START PROVIDED DATA

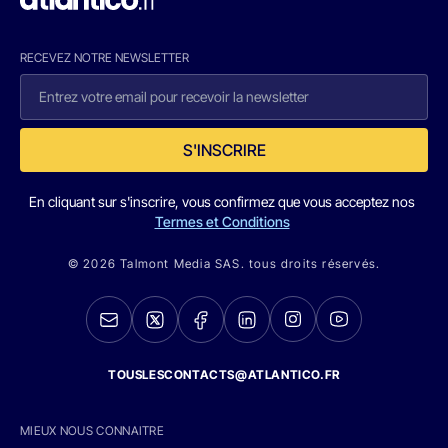
RECEVEZ NOTRE NEWSLETTER
S'INSCRIRE
En cliquant sur s'inscrire, vous confirmez que vous acceptez nos
Termes et Conditions
© 2026 Talmont Media SAS. tous droits réservés.
TOUSLESCONTACTS@ATLANTICO.FR
MIEUX NOUS CONNAITRE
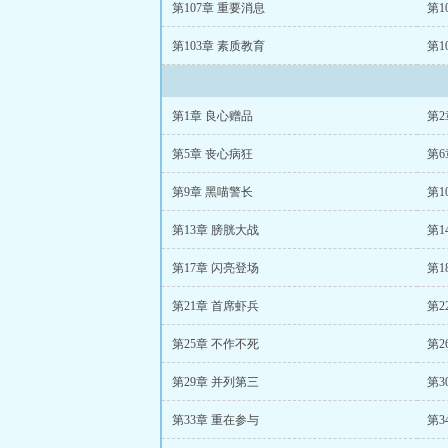
第107章 重要消息
第1
第103章 素质教育
第1
第1章 良心赠品
第2
第5章 丧心病狂
第6
第9章 黑喵警长
第1
第13章 膀胱大战
第1
第17章 闪亮登场
第1
第21章 首席虾兵
第2
第25章 不作不死
第2
第29章 并列第三
第3
第33章 重在参与
第3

END PROVIDED DATA

» **EXERCISE DIRECTIONS**
Output the material word for word, and keep the pictures out.

» **REPLY TO THE EXERCISE**
RECEVEZ NOTRE NEWSLETTER
S'INSCRIRE
En cliquant sur s'inscrire, vous confirmez que vous acceptez nos
Termes et Conditions
© 2026 Talmont Media SAS. tous droits réservés.
TOUSLESCONTACTS@ATLANTICO.FR
MIEUX NOUS CONNAITRE
第107章 重要消息
第1
第103章 素质教育
第1
第1章 良心赠品
第2
第5章 丧心病狂
第6
第9章 黑喵警长
第1
第13章 膀胱大战
第1
第17章 闪亮登场
第1
第21章 首席虾兵
第2
第25章 不作不死
第2
第29章 并列第三
第3
第33章 重在参与
第3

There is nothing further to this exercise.